Credit card debt can be stressful. There is no other way to put it. You may have balances on multiple different credit cards with interest piling up, missed due dates, missed payments, and calls from credit agencies demanding money. Naturally, your credit score is also a mess because of your debt.
Paying off your cards can be difficult. Most people follow the strategy of paying the minimum balance every month. The card with the highest interest rate gets a bit more of a payoff. Of course this is hard and you are struggling to stay afloat.
One of the best ways to pay off credit card debt is to consolidate your debt. There are 3 strategies for consolidating all of your bills:
- Balance- Transfer Credit Cards
- Debt consolidation loans/Personal Loan
- Personal Line of Credit
1. Balance – Transfer Credit Card
It does get difficult to keep track of all of the credit cards you owe money to. The best thing to do is to transfer all of the balances from all of the cards to one single card. This is known as a balance – transfer credit card. You may also be able to pay a lower interest rate on the new card. There are a lot of cards that offer a low rate balance transfer that you can qualify for. These cards offer a 0% APR for a short period of time.
2. Debt Consolidation Loan/Personal Loan
You can apply for a personal loan from a credit union or a bank. This helps turn your debt into a single installment loan. Personal loans generally have fixed interest rates that are lower than credit card interest rates. This way the personal loan can pay off your other debt and you will no longer have interest to pay.

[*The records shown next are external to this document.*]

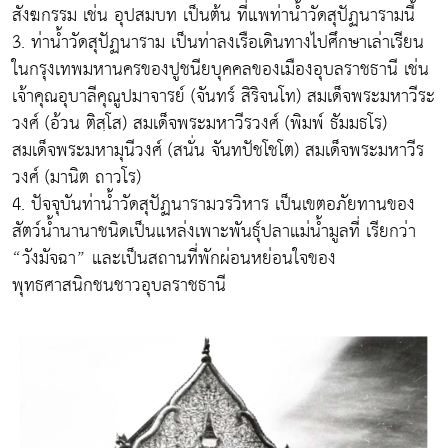
สังฆกรรม เช่น อุปสมบท เป็นต้น ที่แพท่าน้ำวัดสุปัฏนารามนี้
3. ท่าน้ำวัดสุปัฏนาราม เป็นท่าลงเรือเดินทางไปศึกษาเล่าเรียน
ในกรุงเทพมหานครของปูชนียบุคคลของเมืองอุบลราชธานี เช่น
เจ้าคุณอุบาลีคุณูปมาจารย์ (จันทร์ สิริจนโท) สมเด็จพระมหาวีระ
วงศ์ (อ้วน ติสฺโส) สมเด็จพระมหาวีรวงศ์ (พิมพ์ ธัมมธโร)
สมเด็จพระมหามุนีวงศ์ (สนั่น จันทปัชโชโต) สมเด็จพระมหาวีร
วงศ์ (มานิต ถาวโร)
4. ปัจจุบันท่าน้ำวัดสุปัฏนารามวรวิหาร เป็นเขตอภัยทานของ
สัตว์น้ำนานาชนิดเป็นแหล่งเพาะพันธุ์ปลาแม่น้ำมูลที่ เรียกว่า
“วังมัจฉา” และเป็นสถานที่พักผ่อนหย่อนใจของ
พุทธศาสนิกชนชาวอุบลราชธานี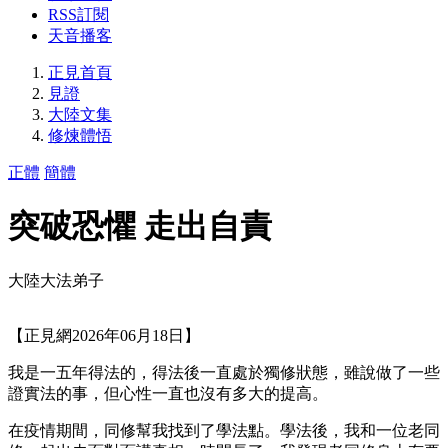
RSS訂閱
天音播客
正見首頁
見證
大陸文集
修煉體悟
正體
簡體
突破恐懼 走出自責
大陸大法弟子
【正見網2026年06月18日】
我是一五年得法的，得法後一直處於獨修狀態，雖說做了一些
證實法的事，但心性一直也沒有多大的提高。
在疫情期間，同修幫我找到了學法點。學法後，我和一位老同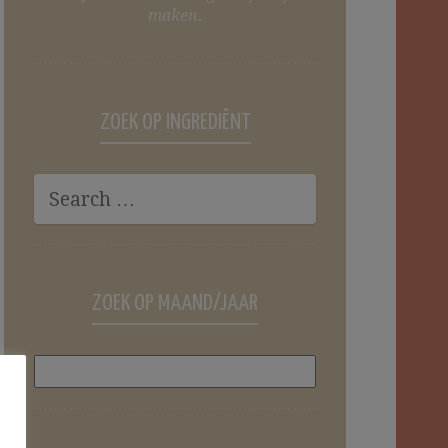
maken.
ZOEK OP INGREDIËNT
ZOEK OP MAAND/JAAR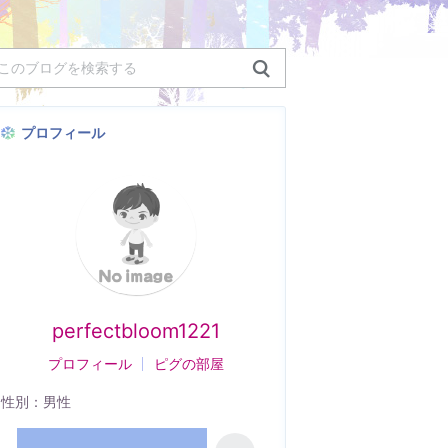
プロフィール
perfectbloom1221
プロフィール
ピグの部屋
性別：
男性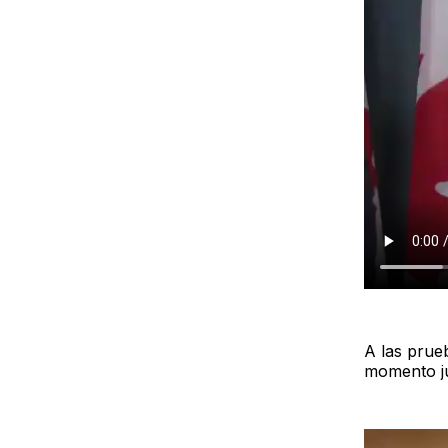
A las pru
momento jus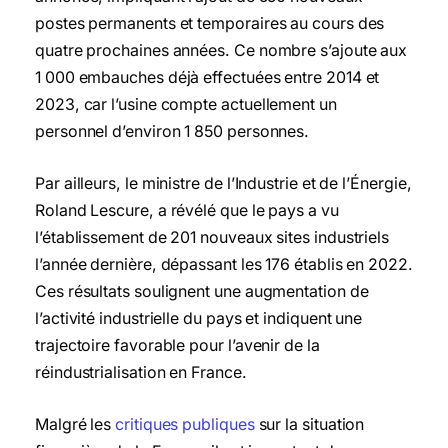
postes permanents et temporaires au cours des
quatre prochaines années. Ce nombre s’ajoute aux
1 000 embauches déjà effectuées entre 2014 et
2023, car l’usine compte actuellement un
personnel d’environ 1 850 personnes.
Par ailleurs, le ministre de l’Industrie et de l’Énergie,
Roland Lescure, a révélé que le pays a vu
l’établissement de 201 nouveaux sites industriels
l’année dernière, dépassant les 176 établis en 2022.
Ces résultats soulignent une augmentation de
l’activité industrielle du pays et indiquent une
trajectoire favorable pour l’avenir de la
réindustrialisation en France.
Malgré les
critiques publiques
sur la situation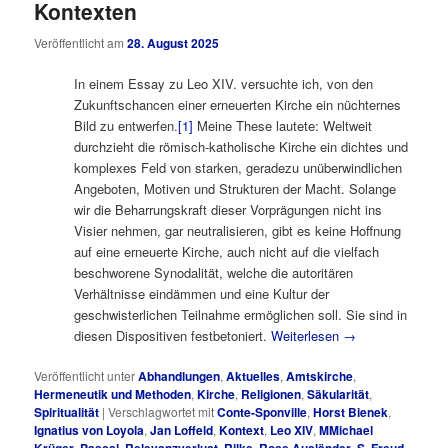
Kontexten
Veröffentlicht am
28. August 2025
In einem Essay zu Leo XIV. versuchte ich, von den
Zukunftschancen einer erneuerten Kirche ein nüchternes
Bild zu entwerfen.
[1]
Meine These lautete: Weltweit
durchzieht die römisch-katholische Kirche ein dichtes und
komplexes Feld von starken, geradezu unüberwindlichen
Angeboten, Motiven und Strukturen der Macht. Solange
wir die Beharrungskraft dieser Vorprägungen nicht ins
Visier nehmen, gar neutralisieren, gibt es keine Hoffnung
auf eine erneuerte Kirche, auch nicht auf die vielfach
beschworene Synodalität, welche die autoritären
Verhältnisse eindämmen und eine Kultur der
geschwisterlichen Teilnahme ermöglichen soll. Sie sind in
diesen Dispositiven festbetoniert.
Weiterlesen
→
Veröffentlicht unter
Abhandlungen
,
Aktuelles
,
Amtskirche
,
Hermeneutik und Methoden
,
Kirche
,
Religionen
,
Säkularität
,
Spiritualität
|
Verschlagwortet mit
Conte-Sponville
,
Horst Bienek
,
Ignatius von Loyola
,
Jan Loffeld
,
Kontext
,
Leo XIV
,
MMichael
Krüger
,
Pascal
,
Relevanzverlust
,
Rilke
,
Rose Ausländer
,
S. Freud
,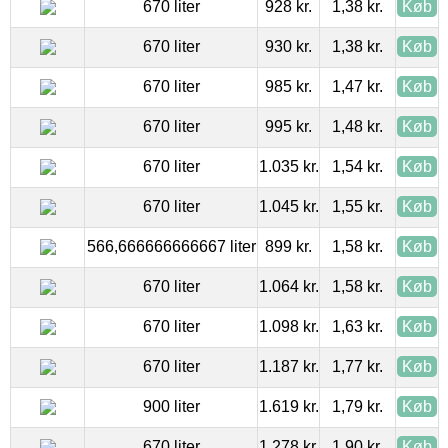
670 liter
928 kr.
1,38 kr.
Køb
670 liter
930 kr.
1,38 kr.
Køb
670 liter
985 kr.
1,47 kr.
Køb
670 liter
995 kr.
1,48 kr.
Køb
670 liter
1.035 kr.
1,54 kr.
Køb
670 liter
1.045 kr.
1,55 kr.
Køb
566,666666666667 liter
899 kr.
1,58 kr.
Køb
670 liter
1.064 kr.
1,58 kr.
Køb
670 liter
1.098 kr.
1,63 kr.
Køb
670 liter
1.187 kr.
1,77 kr.
Køb
900 liter
1.619 kr.
1,79 kr.
Køb
670 liter
1.278 kr.
1,90 kr.
Køb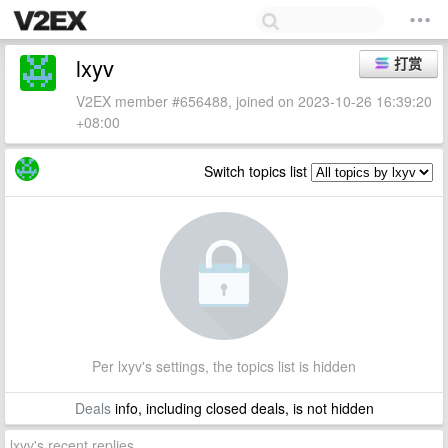
lxyv
打赏
V2EX member #656488, joined on 2023-10-26 16:39:20
+08:00
Switch topics list
Per lxyv's settings, the topics list is hidden
Deals
info, including closed deals, is not hidden
lxyv's recent replies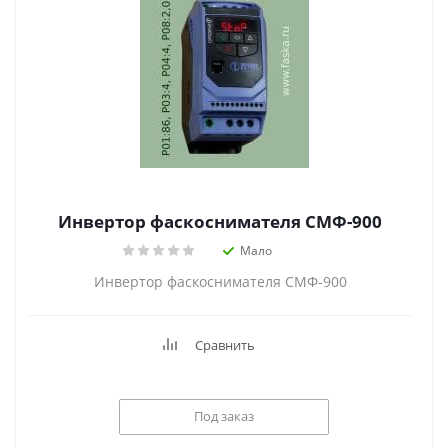
Инвертор фаскоснимателя СМФ-900
Мало
Инвертор фаскоснимателя СМФ-900
Сравнить
Под заказ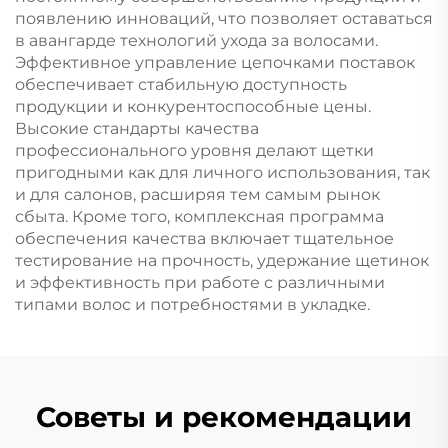
появлению инноваций, что позволяет оставаться
в авангарде технологий ухода за волосами.
Эффективное управление цепочками поставок
обеспечивает стабильную доступность
продукции и конкурентоспособные цены.
Высокие стандарты качества
профессионального уровня делают щетки
пригодными как для личного использования, так
и для салонов, расширяя тем самым рынок
сбыта. Кроме того, комплексная программа
обеспечения качества включает тщательное
тестирование на прочность, удержание щетинок
и эффективность при работе с различными
типами волос и потребностями в укладке.
Советы и рекомендации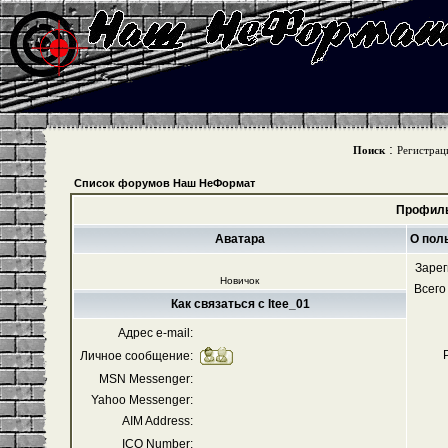
:
Поиск
Регистрац
Список форумов Наш НеФормат
Профиль
Аватара
О пол
Зарег
Новичок
Всего
Как связаться с Itee_01
Адрес e-mail:
Личное сообщение:
MSN Messenger:
Yahoo Messenger:
AIM Address:
ICQ Number:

You can then pay off the personal loan in installment payments. Installment payments are when you agree to pay back a certain amount of money at a set interest rate over a specific amount of time. This means that there will be a deadline to meet for your debt to be paid off in full to the bank or credit union.
3. Personal Line Of Credit
The third strategy is getting a personal line of credit. What is this do you ask? It works similarly to that of a credit card. You get a pre-set credit amount and borrow what you need. You then pay off the balance. Once you pay off the balance you get access to that credit once again. You can borrow money from your personal line of credit by writing a check or making a money transfer. The interest rate that you end up paying on your line of credit directly depends on your credit score.
Being in debt can be stressful and frustrating. It is not the end of the world. Look into these three options to see which one can best help you get out of debt. Once you are fully out of debt, you will be much more relaxed and hopefully smarter about your spending.